● PROBLEM DESCRIPTION:
Every line from the opening of the records to the line with "Ecran LCD tactile" should be restated exactly, with both ends included and the pictures left out.

-------- PROVIDED DATA --------

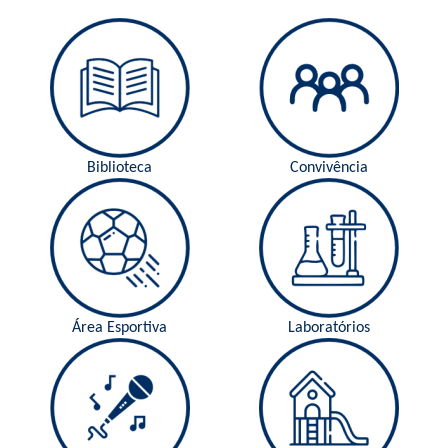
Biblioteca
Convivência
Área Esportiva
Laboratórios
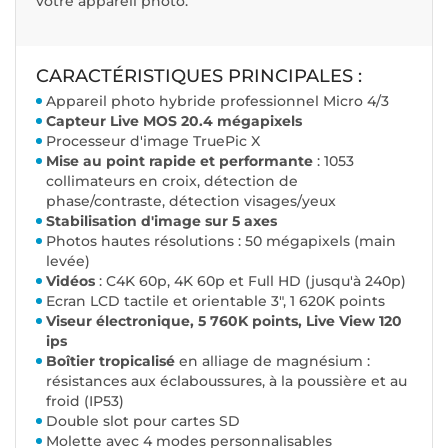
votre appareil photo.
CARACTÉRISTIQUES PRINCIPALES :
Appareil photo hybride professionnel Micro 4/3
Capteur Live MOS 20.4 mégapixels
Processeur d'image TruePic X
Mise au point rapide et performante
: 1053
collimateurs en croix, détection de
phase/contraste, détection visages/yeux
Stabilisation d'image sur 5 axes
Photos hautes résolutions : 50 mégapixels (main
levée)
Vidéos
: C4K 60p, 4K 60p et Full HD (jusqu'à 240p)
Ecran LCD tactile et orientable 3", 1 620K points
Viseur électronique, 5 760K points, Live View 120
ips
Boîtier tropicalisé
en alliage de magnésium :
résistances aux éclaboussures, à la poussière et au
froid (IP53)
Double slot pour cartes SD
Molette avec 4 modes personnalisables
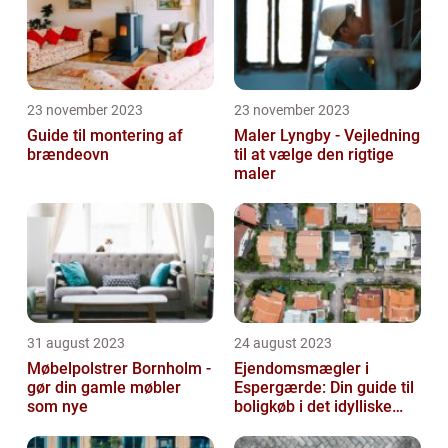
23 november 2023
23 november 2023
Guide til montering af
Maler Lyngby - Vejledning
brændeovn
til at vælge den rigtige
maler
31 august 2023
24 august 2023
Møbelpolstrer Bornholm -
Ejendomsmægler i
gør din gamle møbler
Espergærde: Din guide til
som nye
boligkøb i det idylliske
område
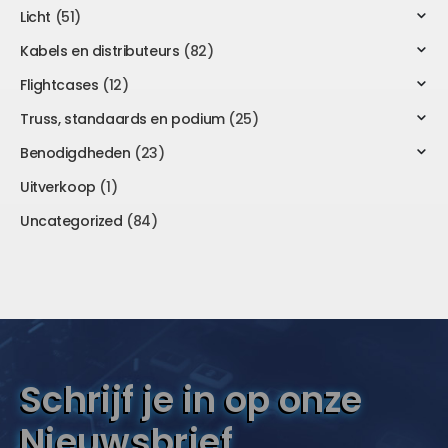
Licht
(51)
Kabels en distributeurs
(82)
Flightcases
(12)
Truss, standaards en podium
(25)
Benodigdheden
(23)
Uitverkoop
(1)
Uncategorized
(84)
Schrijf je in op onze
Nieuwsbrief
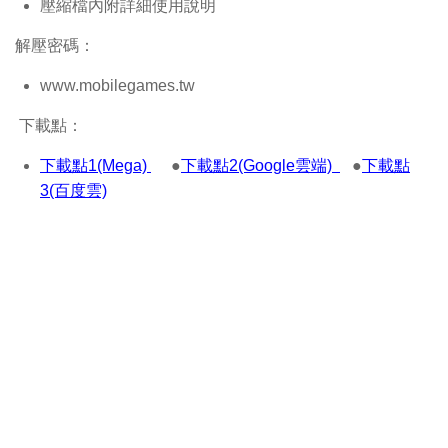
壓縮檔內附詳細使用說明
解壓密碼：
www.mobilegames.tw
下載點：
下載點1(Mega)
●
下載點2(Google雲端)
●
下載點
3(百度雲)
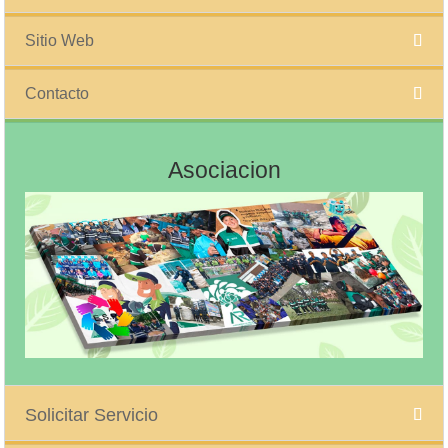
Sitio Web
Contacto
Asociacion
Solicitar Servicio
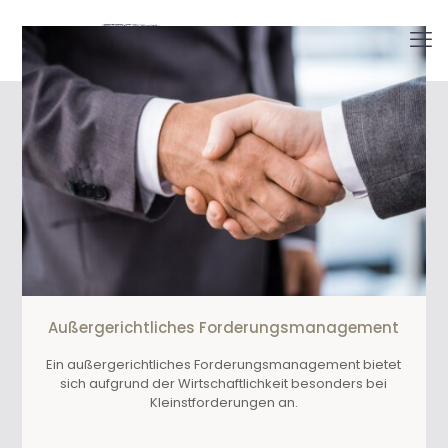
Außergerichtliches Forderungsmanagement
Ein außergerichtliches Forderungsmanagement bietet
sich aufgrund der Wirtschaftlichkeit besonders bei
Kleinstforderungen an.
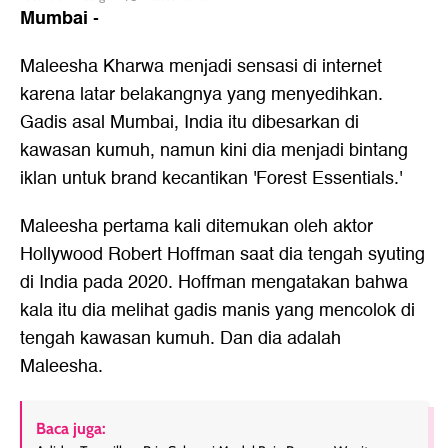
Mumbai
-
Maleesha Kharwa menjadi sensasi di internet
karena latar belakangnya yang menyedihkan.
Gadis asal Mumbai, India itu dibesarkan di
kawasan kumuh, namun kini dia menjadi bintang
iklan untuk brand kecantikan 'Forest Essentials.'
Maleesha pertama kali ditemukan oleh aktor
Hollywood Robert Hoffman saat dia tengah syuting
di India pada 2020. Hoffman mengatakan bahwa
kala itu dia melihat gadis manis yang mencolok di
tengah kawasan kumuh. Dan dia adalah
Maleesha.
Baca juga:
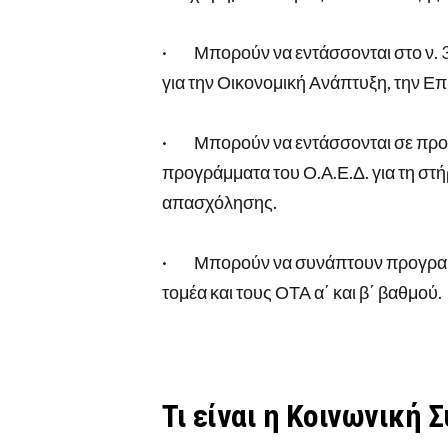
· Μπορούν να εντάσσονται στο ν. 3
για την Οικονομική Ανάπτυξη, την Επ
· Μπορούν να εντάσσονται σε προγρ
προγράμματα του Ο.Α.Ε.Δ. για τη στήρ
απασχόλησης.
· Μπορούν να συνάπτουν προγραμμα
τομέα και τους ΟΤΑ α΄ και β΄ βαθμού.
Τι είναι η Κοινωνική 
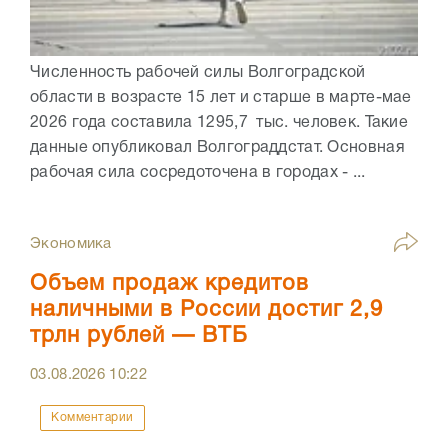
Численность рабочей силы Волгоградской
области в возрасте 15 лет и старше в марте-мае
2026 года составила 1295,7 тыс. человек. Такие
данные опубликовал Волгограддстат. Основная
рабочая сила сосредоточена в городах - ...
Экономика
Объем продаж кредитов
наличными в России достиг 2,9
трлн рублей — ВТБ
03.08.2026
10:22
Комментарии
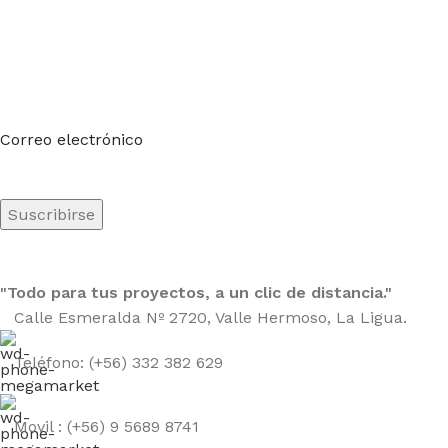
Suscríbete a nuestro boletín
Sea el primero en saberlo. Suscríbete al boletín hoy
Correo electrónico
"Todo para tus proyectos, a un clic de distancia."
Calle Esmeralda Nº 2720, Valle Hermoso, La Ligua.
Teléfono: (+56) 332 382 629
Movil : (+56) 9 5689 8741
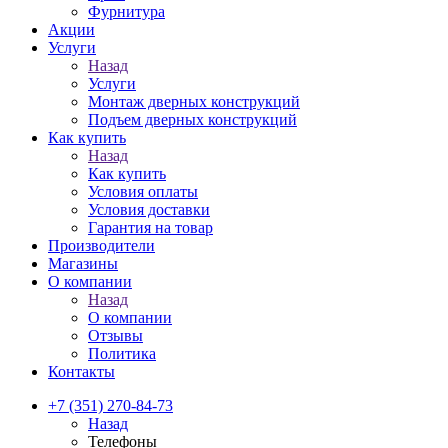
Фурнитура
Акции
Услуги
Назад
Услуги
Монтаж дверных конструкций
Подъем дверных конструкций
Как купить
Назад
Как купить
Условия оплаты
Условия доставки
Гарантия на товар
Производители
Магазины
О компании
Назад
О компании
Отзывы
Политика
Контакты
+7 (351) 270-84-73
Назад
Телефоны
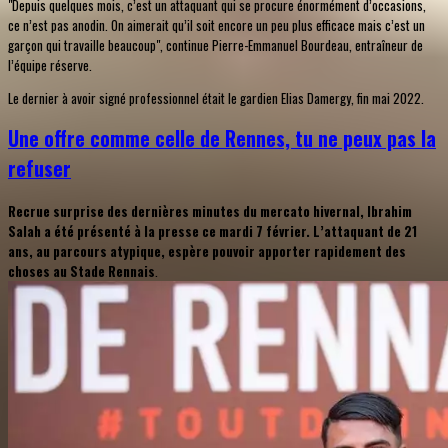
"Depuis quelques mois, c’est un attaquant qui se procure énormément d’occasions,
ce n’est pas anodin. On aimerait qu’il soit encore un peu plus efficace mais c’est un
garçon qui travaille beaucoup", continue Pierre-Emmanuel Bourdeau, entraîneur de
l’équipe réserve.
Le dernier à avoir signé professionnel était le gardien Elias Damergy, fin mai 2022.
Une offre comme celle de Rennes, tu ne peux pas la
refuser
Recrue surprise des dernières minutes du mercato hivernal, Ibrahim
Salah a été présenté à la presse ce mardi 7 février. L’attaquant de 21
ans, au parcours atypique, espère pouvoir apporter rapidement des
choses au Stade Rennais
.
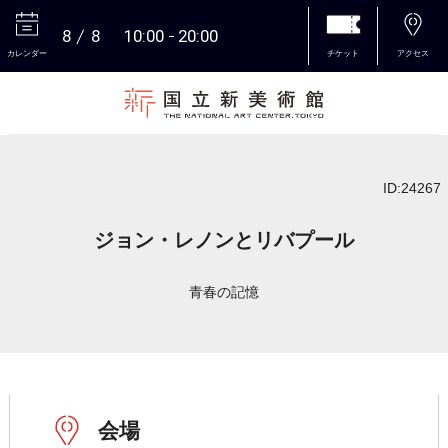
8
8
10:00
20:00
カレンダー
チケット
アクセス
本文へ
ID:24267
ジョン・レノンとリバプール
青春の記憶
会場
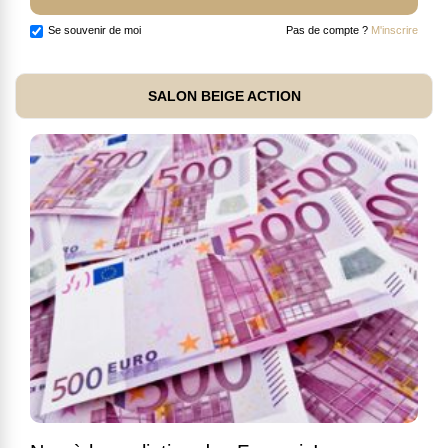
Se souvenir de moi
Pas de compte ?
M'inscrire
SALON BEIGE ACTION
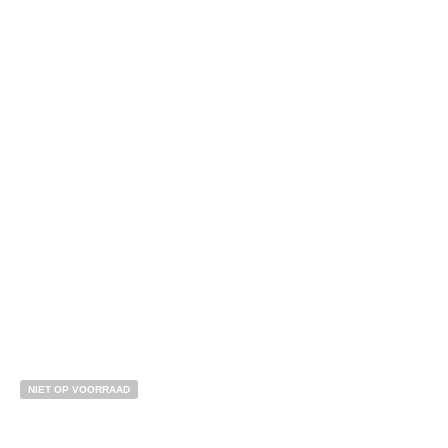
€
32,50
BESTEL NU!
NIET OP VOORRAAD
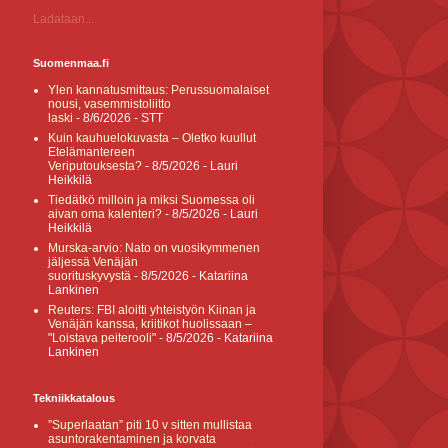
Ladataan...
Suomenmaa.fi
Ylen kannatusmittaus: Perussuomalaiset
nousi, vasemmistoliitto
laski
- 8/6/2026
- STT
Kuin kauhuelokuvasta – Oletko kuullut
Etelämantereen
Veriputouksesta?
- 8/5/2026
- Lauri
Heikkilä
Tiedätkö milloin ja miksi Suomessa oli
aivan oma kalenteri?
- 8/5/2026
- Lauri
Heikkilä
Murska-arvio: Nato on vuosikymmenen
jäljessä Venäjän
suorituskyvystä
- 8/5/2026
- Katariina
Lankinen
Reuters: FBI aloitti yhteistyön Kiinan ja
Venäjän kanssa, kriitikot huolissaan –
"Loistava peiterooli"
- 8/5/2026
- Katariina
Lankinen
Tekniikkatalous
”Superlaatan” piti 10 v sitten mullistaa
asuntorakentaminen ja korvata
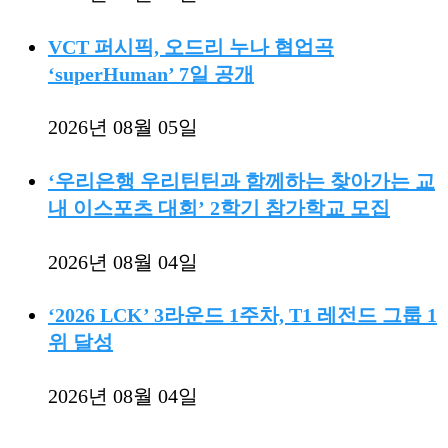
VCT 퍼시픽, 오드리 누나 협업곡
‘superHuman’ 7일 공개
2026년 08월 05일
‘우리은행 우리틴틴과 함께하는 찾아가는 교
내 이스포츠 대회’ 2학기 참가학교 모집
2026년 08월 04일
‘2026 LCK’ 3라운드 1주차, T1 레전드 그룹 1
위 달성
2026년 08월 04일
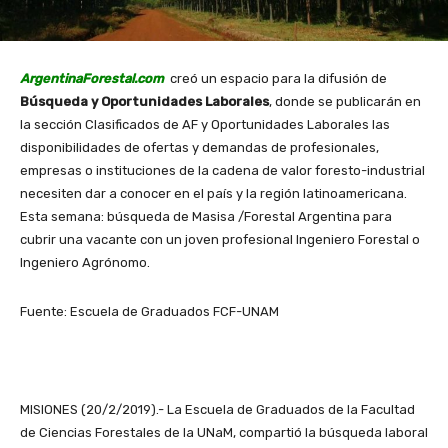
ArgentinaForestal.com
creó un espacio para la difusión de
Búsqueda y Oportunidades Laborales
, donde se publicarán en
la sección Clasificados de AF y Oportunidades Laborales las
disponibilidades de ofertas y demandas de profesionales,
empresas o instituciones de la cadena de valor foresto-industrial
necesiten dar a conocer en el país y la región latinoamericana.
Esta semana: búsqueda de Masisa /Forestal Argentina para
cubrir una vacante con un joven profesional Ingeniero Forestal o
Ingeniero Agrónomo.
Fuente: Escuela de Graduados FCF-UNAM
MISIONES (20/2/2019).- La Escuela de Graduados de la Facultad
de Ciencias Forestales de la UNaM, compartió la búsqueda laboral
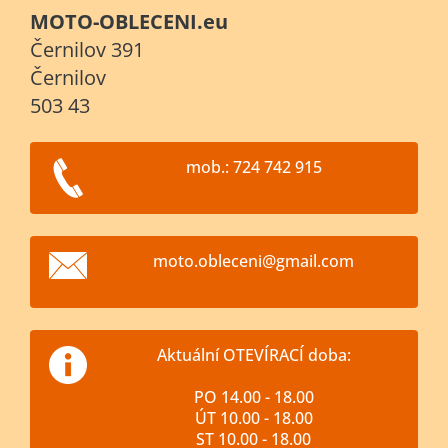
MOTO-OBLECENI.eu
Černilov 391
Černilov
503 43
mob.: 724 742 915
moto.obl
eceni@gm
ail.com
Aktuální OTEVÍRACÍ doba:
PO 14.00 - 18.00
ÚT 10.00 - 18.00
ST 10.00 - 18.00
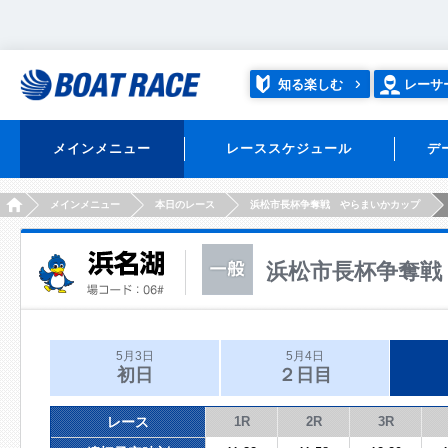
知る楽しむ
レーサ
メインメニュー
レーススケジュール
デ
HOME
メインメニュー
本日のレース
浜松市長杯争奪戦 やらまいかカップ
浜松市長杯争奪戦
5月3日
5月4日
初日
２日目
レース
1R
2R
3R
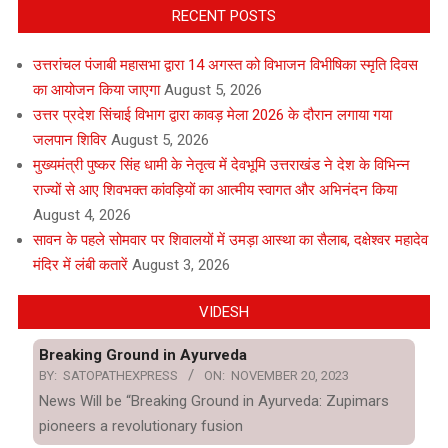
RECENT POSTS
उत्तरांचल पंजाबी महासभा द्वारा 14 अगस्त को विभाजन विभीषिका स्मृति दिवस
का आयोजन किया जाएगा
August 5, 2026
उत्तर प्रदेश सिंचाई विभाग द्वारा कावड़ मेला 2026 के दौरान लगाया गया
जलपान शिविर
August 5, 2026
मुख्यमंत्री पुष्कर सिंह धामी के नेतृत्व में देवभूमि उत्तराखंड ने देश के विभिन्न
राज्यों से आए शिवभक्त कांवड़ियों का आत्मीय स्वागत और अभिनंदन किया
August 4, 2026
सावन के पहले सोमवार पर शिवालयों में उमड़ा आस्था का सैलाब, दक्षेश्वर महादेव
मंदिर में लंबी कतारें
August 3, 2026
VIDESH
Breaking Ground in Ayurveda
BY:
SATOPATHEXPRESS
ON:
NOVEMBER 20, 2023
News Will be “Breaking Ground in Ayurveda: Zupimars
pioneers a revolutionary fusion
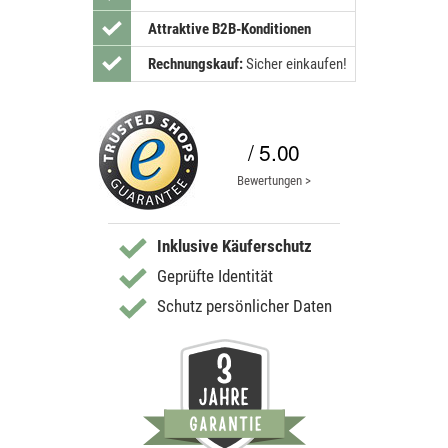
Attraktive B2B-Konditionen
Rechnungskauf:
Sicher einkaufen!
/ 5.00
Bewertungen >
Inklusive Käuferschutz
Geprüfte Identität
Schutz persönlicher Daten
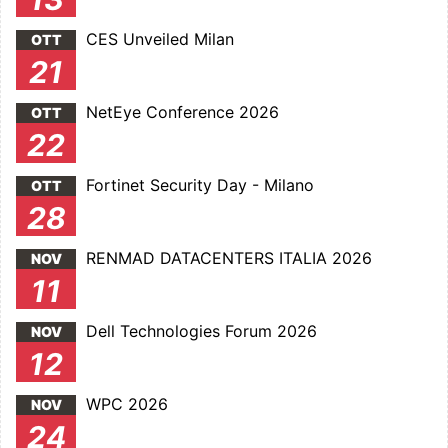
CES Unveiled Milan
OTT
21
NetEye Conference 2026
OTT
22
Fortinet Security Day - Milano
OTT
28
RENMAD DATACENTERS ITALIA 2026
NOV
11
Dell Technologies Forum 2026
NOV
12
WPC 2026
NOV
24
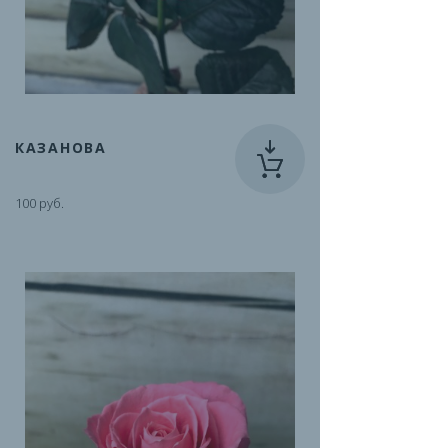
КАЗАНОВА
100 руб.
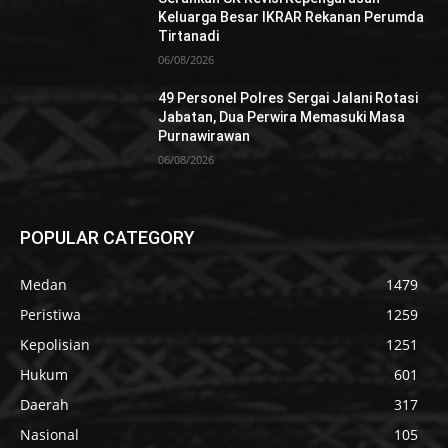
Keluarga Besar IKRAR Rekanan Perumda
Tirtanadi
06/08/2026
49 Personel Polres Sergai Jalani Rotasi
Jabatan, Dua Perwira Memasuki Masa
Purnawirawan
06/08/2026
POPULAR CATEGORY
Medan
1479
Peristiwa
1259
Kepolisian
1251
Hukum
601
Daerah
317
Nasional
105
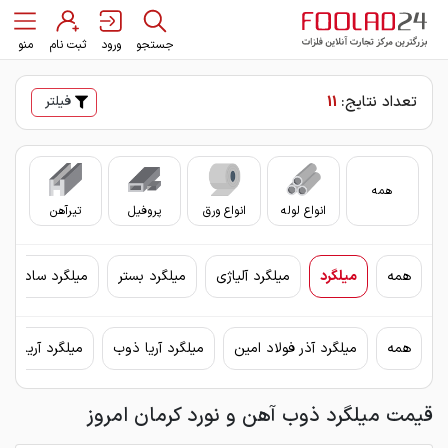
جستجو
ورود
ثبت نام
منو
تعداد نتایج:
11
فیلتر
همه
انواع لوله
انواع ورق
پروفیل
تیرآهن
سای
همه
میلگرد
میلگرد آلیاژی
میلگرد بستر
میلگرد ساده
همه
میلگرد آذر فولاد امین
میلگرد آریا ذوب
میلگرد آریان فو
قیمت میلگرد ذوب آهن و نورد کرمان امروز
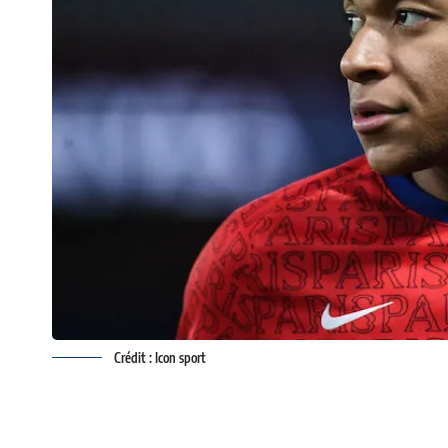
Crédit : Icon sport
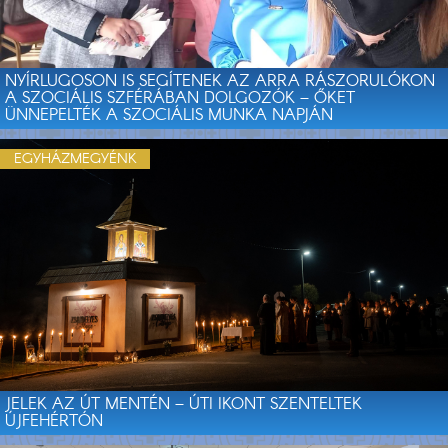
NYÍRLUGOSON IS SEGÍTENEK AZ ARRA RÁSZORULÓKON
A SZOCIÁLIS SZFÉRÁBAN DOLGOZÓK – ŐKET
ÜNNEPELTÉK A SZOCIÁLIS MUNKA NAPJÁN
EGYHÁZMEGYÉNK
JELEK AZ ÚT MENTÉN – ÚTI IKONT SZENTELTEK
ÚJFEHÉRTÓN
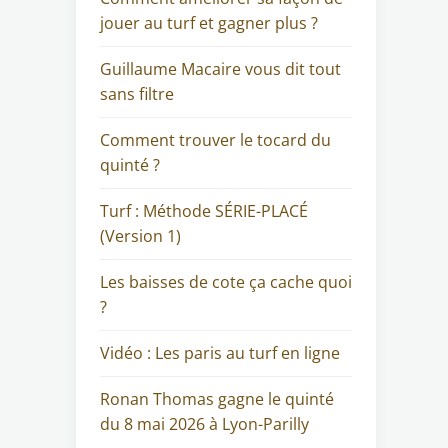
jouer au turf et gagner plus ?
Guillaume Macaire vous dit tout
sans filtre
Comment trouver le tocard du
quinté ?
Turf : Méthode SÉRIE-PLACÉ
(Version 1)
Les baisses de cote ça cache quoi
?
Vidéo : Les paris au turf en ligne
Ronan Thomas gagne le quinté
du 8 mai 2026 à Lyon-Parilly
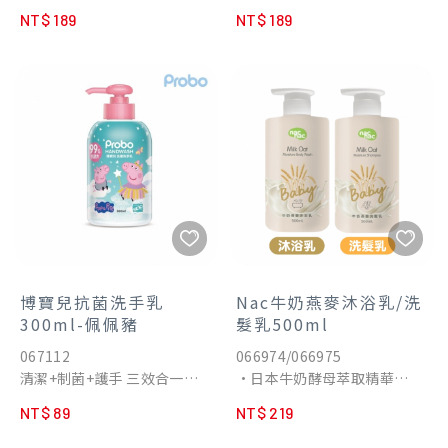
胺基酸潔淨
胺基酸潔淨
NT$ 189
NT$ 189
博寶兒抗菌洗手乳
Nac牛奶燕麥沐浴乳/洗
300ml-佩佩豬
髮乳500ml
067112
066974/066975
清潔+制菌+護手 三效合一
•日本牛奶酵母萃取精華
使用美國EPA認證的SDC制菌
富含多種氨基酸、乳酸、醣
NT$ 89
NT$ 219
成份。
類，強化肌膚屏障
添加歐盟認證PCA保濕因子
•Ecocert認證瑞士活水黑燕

--------

● RESULT:
Biblioteca
Convivência
Área Esportiva
Laboratórios
votre appareil photo.
CARACTÉRISTIQUES PRINCIPALES :
Appareil photo hybride professionnel Micro 4/3
Capteur Live MOS 20.4 mégapixels
Processeur d'image TruePic X
Mise au point rapide et performante
: 1053
collimateurs en croix, détection de
phase/contraste, détection visages/yeux
Stabilisation d'image sur 5 axes
Photos hautes résolutions : 50 mégapixels (main
levée)
Vidéos
: C4K 60p, 4K 60p et Full HD (jusqu'à 240p)
Ecran LCD tactile et orientable 3", 1 620K points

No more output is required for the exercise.